PROBLEM DETAILS: Return the lines of the material below exactly, beginning with the line that has "Lieferumfang: Schriftzug in" in it and finishing with the line that has "divulgación en medios" in it. Leave all pictures aside.

START LISTED ENTRIES

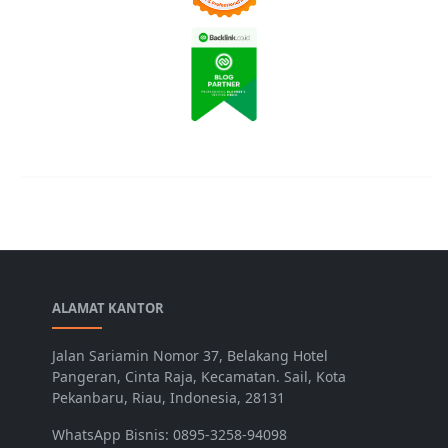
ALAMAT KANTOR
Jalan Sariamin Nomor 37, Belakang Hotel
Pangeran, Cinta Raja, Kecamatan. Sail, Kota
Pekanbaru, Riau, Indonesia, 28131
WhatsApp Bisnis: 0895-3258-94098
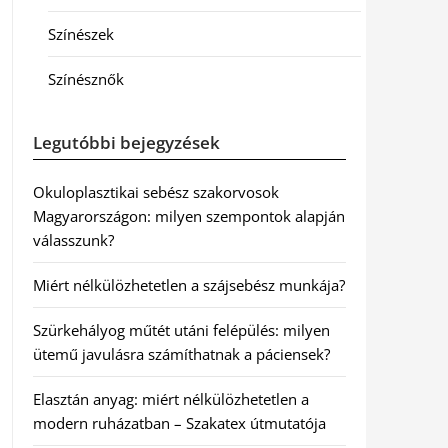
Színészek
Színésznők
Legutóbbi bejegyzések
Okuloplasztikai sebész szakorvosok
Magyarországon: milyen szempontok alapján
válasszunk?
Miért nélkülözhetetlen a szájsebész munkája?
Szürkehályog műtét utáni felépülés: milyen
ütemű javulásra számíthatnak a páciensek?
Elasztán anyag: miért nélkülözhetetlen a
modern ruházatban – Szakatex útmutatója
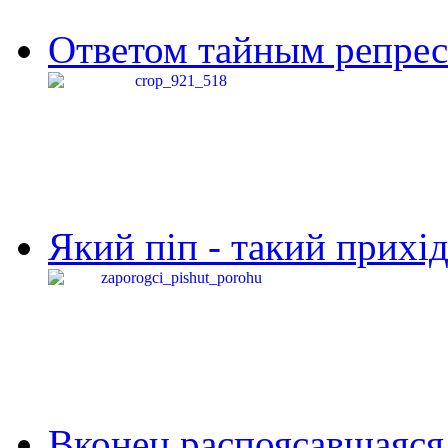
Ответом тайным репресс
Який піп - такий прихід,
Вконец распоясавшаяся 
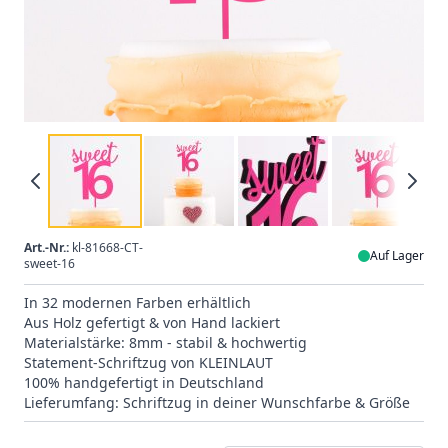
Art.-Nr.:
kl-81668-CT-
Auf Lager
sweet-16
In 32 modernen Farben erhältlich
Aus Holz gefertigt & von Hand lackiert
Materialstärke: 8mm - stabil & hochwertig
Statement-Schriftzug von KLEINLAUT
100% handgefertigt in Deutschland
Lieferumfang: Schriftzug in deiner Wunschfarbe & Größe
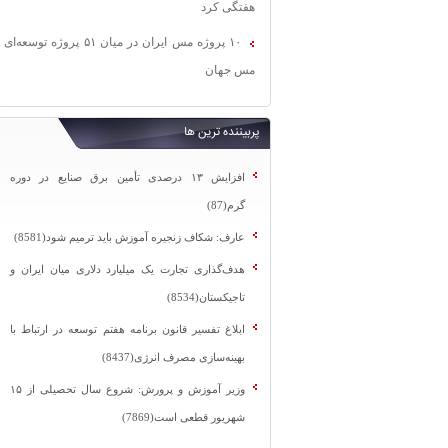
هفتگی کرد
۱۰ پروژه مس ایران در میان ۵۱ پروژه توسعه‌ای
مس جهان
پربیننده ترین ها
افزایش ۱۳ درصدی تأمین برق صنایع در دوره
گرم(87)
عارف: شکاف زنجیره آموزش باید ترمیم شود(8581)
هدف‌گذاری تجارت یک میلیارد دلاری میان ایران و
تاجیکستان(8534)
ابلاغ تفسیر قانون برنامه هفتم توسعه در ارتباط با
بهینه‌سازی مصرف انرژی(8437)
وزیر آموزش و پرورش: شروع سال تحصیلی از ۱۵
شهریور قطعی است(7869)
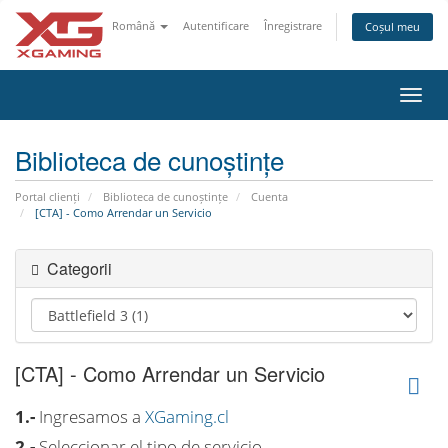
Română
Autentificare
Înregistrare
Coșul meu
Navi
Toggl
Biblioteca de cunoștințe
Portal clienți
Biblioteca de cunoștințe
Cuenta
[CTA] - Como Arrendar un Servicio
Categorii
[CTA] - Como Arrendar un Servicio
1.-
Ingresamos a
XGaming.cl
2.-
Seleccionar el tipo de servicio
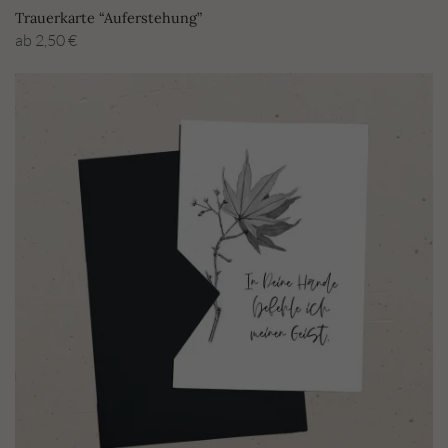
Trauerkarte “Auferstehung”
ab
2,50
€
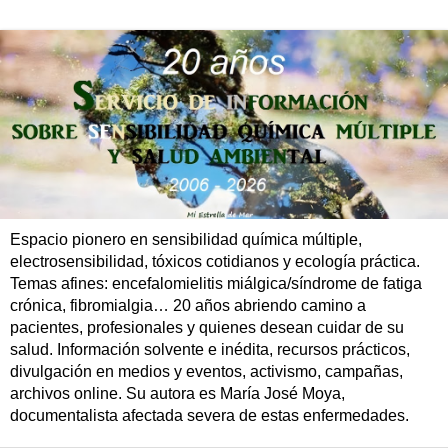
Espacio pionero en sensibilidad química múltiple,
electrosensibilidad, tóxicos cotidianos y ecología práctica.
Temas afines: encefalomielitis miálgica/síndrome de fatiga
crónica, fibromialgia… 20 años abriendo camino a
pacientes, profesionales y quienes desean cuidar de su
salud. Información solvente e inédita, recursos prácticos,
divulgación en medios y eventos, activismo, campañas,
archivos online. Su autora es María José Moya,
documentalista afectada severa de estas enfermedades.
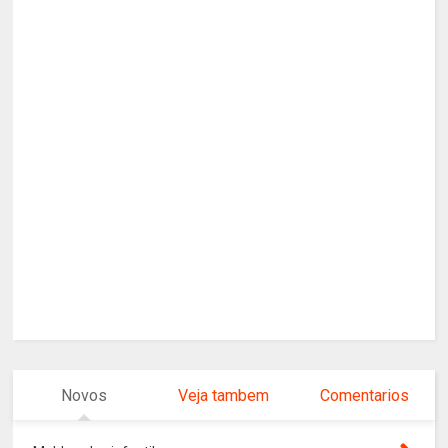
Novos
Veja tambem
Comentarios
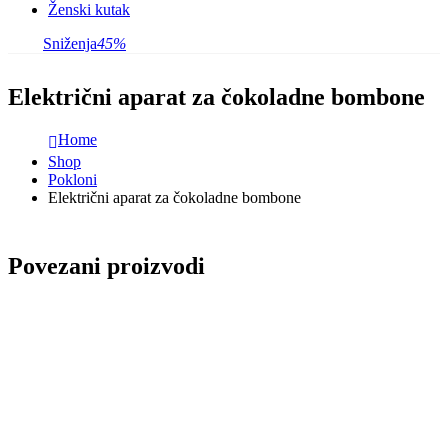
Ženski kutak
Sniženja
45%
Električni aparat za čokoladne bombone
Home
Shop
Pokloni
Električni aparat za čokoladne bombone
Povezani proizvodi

END LISTED ENTRIES
START LISTED ENTRIES

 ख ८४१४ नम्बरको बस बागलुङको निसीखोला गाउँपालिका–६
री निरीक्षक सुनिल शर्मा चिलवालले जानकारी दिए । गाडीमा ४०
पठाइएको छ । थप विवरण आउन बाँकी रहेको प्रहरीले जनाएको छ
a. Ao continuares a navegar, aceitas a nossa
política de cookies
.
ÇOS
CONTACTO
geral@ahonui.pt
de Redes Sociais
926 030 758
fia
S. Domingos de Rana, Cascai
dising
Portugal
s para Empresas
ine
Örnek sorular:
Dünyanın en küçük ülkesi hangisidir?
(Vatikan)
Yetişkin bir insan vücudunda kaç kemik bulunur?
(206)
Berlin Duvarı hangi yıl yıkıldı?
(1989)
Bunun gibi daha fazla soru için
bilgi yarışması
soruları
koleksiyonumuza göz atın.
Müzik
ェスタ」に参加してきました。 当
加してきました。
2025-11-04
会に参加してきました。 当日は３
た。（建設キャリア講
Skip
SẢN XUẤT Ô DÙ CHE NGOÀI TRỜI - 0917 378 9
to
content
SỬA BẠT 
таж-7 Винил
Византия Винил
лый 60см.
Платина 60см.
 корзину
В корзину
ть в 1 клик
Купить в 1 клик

END LISTED ENTRIES

REPLY TO THE EXERCISE:
Lieferumfang: Schriftzug in deiner Wunschfarbe & Größe
هفتگی کرد
۱۰ پروژه مس ایران در میان ۵۱ پروژه توسعه‌ای
مس جهان
پربیننده ترین ها
افزایش ۱۳ درصدی تأمین برق صنایع در دوره
گرم(87)
عارف: شکاف زنجیره آموزش باید ترمیم شود(8581)
هدف‌گذاری تجارت یک میلیارد دلاری میان ایران و
تاجیکستان(8534)
ابلاغ تفسیر قانون برنامه هفتم توسعه در ارتباط با
بهینه‌سازی مصرف انرژی(8437)
وزیر آموزش و پرورش: شروع سال تحصیلی از ۱۵
شهریور قطعی است(7869)
Română
Autentificare
Înregistrare
Coșul meu
Navi
Toggl
Biblioteca de cunoștințe
Portal clienți
Biblioteca de cunoștințe
Cuenta
[CTA] - Como Arrendar un Servicio
Categorii
[CTA] - Como Arrendar un Servicio
1.-
Ingresamos a
XGaming.cl
2.-
Seleccionar el tipo de servicio
Trauerkarte “Auferstehung”
ab
2,50
€
Espacio pionero en sensibilidad química múltiple,
electrosensibilidad, tóxicos cotidianos y ecología práctica.
Temas afines: encefalomielitis miálgica/síndrome de fatiga
crónica, fibromialgia… 20 años abriendo camino a
pacientes, profesionales y quienes desean cuidar de su
salud. Información solvente e inédita, recursos prácticos,
divulgación en medios y eventos, activismo, campañas,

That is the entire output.